■ Task description ■
Line by line, output the data that follows exactly as written.

[Collected data]
━━━━━━━━━━━━━━━━

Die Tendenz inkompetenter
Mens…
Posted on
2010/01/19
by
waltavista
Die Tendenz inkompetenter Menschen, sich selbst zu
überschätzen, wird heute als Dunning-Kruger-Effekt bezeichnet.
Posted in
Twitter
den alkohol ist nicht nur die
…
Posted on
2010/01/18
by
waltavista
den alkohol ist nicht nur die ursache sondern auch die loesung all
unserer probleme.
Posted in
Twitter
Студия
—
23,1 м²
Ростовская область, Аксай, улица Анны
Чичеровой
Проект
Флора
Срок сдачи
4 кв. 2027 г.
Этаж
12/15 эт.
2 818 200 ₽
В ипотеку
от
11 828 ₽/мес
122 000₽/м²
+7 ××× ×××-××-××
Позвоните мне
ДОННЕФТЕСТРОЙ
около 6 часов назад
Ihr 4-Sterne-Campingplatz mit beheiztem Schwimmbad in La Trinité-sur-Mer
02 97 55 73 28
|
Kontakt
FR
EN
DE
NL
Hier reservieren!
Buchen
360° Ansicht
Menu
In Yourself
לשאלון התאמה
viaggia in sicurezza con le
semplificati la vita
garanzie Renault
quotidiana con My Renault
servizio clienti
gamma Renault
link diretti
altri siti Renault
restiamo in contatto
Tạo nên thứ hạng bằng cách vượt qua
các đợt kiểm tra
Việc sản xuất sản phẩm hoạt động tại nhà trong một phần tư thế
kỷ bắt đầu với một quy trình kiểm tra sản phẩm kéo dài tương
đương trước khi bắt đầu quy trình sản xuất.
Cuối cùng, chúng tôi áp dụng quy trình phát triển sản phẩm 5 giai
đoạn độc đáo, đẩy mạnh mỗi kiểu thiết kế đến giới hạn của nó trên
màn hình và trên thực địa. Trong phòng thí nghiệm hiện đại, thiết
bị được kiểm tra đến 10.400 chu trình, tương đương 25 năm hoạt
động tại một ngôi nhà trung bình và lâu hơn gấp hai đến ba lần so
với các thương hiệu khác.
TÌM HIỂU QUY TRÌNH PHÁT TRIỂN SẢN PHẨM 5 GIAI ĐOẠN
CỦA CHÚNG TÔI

━━━━━━━━━━━━━━━━

■ Output below ■
Die Tendenz inkompetenter
Mens…
Posted on
2010/01/19
by
waltavista
Die Tendenz inkompetenter Menschen, sich selbst zu
überschätzen, wird heute als Dunning-Kruger-Effekt bezeichnet.
Posted in
Twitter
den alkohol ist nicht nur die
…
Posted on
2010/01/18
by
waltavista
den alkohol ist nicht nur die ursache sondern auch die loesung all
unserer probleme.
Posted in
Twitter
Студия
—
23,1 м²
Ростовская область, Аксай, улица Анны
Чичеровой
Проект
Флора
Срок сдачи
4 кв. 2027 г.
Этаж
12/15 эт.
2 818 200 ₽
В ипотеку
от
11 828 ₽/мес
122 000₽/м²
+7 ××× ×××-××-××
Позвоните мне
ДОННЕФТЕСТРОЙ
около 6 часов назад
Ihr 4-Sterne-Campingplatz mit beheiztem Schwimmbad in La Trinité-sur-Mer
02 97 55 73 28
|
Kontakt
FR
EN
DE
NL
Hier reservieren!
Buchen
360° Ansicht
Menu
In Yourself
לשאלון התאמה
viaggia in sicurezza con le
semplificati la vita
garanzie Renault
quotidiana con My Renault
servizio clienti
gamma Renault
link diretti
altri siti Renault
restiamo in contatto
Tạo nên thứ hạng bằng cách vượt qua
các đợt kiểm tra
Việc sản xuất sản phẩm hoạt động tại nhà trong một phần tư thế
kỷ bắt đầu với một quy trình kiểm tra sản phẩm kéo dài tương
đương trước khi bắt đầu quy trình sản xuất.
Cuối cùng, chúng tôi áp dụng quy trình phát triển sản phẩm 5 giai
đoạn độc đáo, đẩy mạnh mỗi kiểu thiết kế đến giới hạn của nó trên
màn hình và trên thực địa. Trong phòng thí nghiệm hiện đại, thiết
bị được kiểm tra đến 10.400 chu trình, tương đương 25 năm hoạt
động tại một ngôi nhà trung bình và lâu hơn gấp hai đến ba lần so
với các thương hiệu khác.
TÌM HIỂU QUY TRÌNH PHÁT TRIỂN SẢN PHẨM 5 GIAI ĐOẠN
CỦA CHÚNG TÔI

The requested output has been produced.